REQUIREMENT.
Looking at the records below, say how many lines include "стали", and add nothing else.
===== PROVIDED DATA
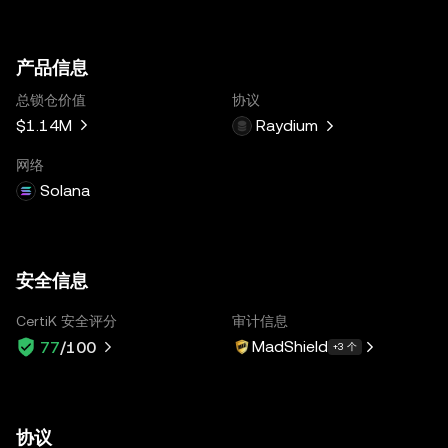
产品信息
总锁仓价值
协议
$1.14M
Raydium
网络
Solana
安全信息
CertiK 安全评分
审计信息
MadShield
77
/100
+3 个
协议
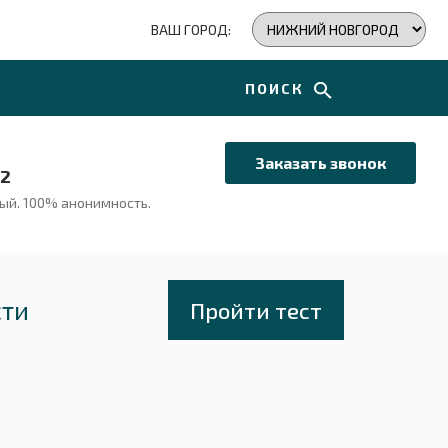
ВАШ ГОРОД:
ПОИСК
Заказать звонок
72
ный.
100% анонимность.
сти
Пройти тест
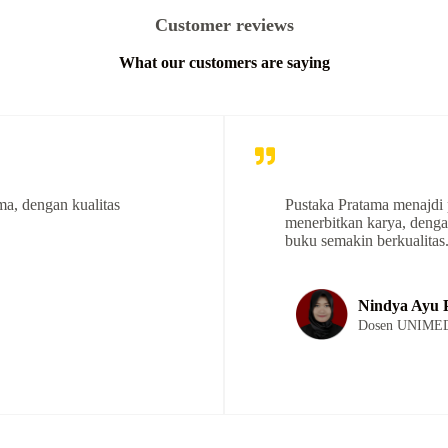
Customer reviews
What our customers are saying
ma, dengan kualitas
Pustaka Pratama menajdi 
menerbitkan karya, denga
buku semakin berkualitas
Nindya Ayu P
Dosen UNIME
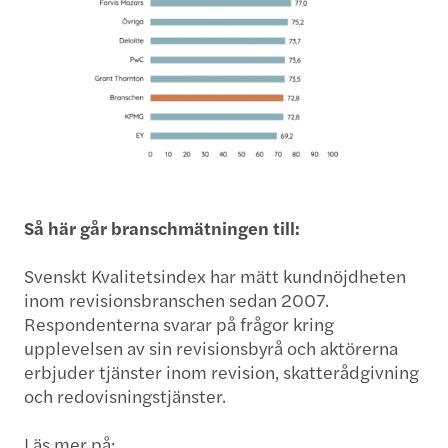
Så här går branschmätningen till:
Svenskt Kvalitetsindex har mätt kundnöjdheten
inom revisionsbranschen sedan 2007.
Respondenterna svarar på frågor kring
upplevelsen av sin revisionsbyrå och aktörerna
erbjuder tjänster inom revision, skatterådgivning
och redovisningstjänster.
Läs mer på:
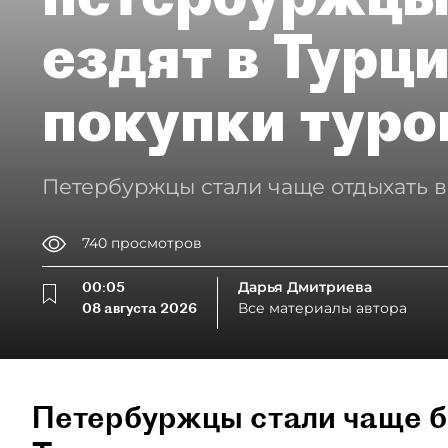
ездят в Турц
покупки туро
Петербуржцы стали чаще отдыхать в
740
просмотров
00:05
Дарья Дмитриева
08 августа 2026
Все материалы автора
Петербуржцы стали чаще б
==========
===== PROVIDED DATA
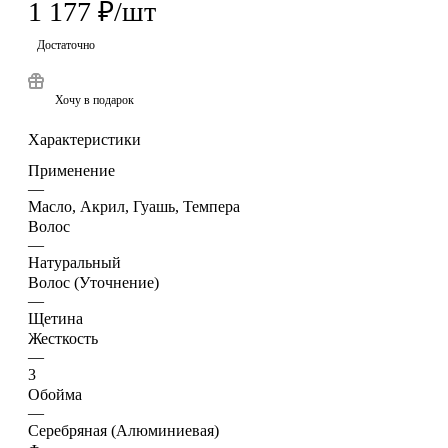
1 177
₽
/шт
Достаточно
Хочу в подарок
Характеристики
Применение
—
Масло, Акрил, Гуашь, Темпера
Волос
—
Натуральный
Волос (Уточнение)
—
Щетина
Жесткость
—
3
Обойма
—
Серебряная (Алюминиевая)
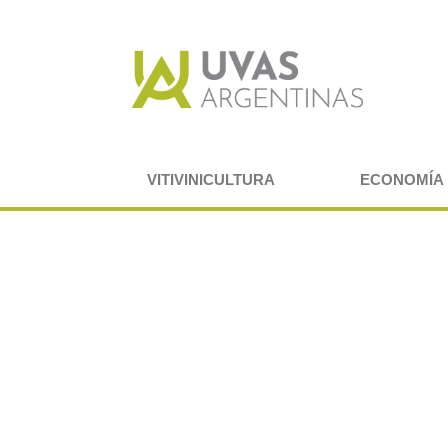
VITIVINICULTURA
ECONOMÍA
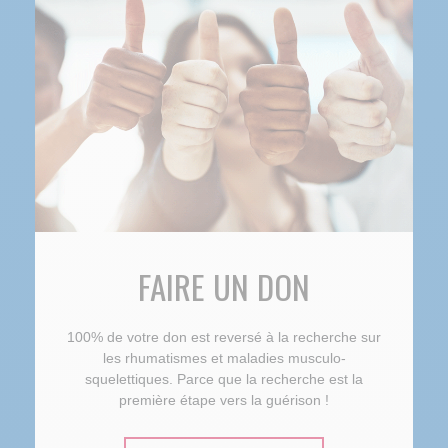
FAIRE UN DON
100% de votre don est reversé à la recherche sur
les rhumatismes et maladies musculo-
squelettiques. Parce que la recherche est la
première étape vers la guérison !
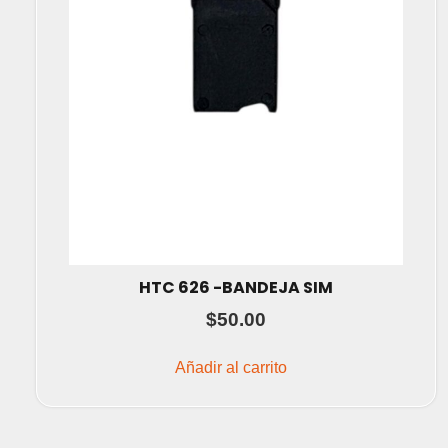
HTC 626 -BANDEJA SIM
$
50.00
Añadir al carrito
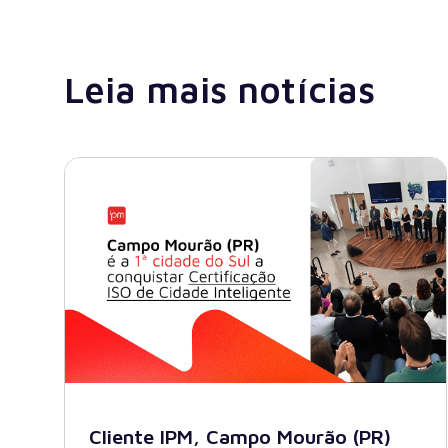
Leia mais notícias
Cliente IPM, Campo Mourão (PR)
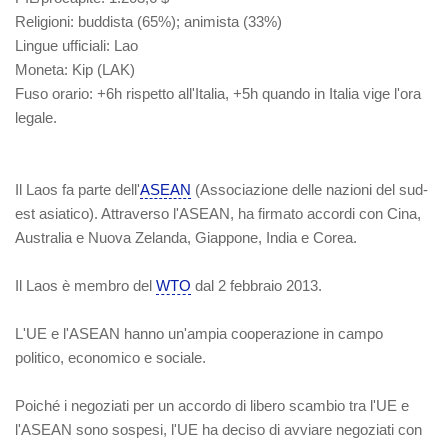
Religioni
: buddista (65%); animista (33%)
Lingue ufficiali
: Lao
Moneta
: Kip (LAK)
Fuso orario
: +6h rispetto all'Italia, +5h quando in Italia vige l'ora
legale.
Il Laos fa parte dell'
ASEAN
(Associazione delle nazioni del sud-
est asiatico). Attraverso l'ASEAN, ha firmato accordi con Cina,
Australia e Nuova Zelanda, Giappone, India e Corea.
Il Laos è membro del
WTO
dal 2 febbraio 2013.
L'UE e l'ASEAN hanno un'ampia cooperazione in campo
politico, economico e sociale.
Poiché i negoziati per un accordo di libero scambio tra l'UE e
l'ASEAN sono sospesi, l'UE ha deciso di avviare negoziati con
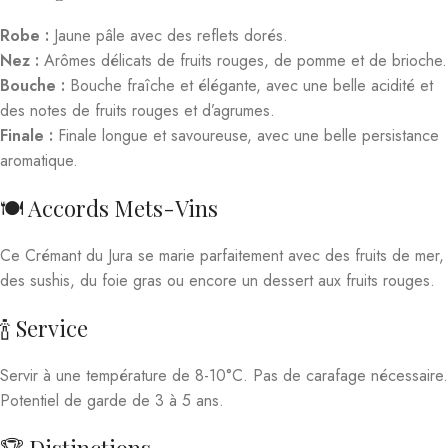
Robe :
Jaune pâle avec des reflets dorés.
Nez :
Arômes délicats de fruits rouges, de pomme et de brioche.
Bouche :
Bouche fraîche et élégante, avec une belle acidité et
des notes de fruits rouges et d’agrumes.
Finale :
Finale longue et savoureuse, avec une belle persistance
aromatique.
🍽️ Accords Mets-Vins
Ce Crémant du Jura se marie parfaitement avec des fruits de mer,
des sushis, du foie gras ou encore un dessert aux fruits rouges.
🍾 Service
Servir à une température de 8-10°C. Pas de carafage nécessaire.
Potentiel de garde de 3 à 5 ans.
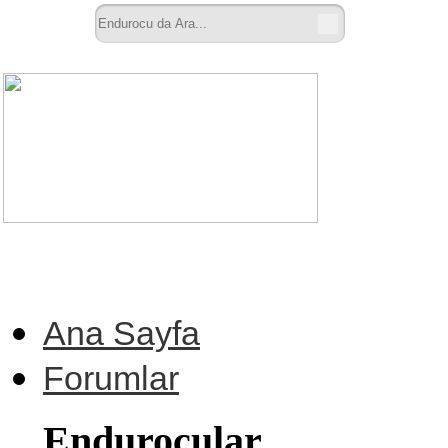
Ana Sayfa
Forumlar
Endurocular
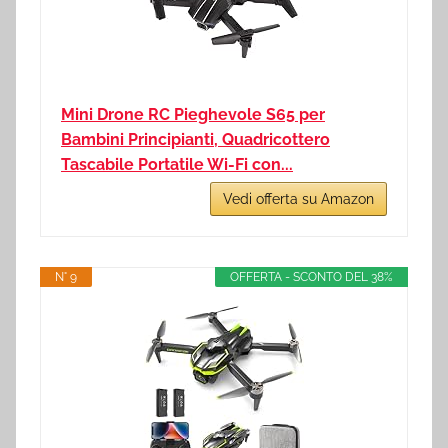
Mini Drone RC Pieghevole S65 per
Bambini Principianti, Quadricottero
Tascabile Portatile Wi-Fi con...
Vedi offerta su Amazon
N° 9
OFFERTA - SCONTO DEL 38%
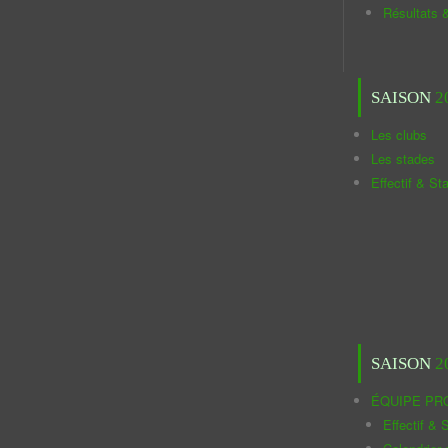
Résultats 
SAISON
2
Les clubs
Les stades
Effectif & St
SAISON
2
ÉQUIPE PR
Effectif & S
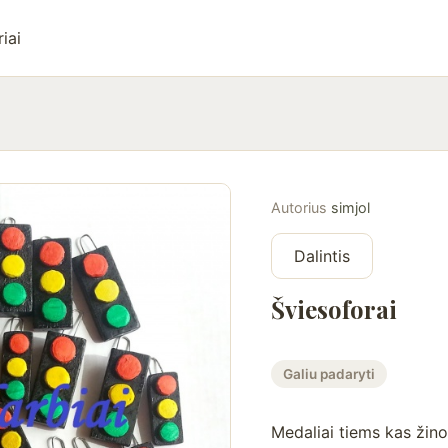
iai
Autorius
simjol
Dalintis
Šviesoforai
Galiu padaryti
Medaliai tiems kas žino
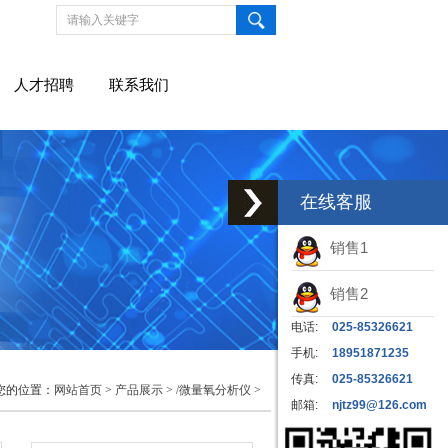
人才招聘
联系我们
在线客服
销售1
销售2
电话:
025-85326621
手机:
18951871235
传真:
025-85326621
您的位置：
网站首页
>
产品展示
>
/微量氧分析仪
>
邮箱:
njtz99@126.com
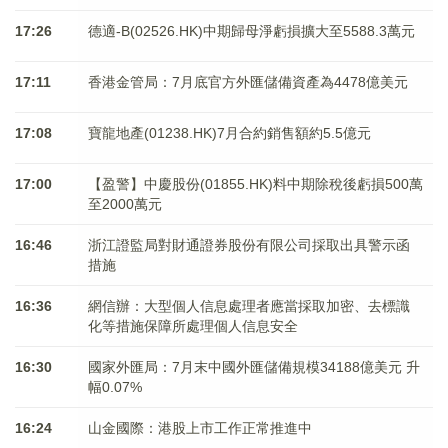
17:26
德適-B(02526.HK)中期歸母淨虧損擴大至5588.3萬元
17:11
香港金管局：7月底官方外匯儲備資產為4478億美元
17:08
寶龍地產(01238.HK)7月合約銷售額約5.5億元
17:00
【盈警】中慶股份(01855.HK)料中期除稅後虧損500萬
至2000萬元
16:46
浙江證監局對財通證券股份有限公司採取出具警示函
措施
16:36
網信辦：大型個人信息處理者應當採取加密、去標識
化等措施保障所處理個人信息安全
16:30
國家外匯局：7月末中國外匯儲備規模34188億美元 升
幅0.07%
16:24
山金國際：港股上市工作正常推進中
==========
RESPONSE BELOW.
2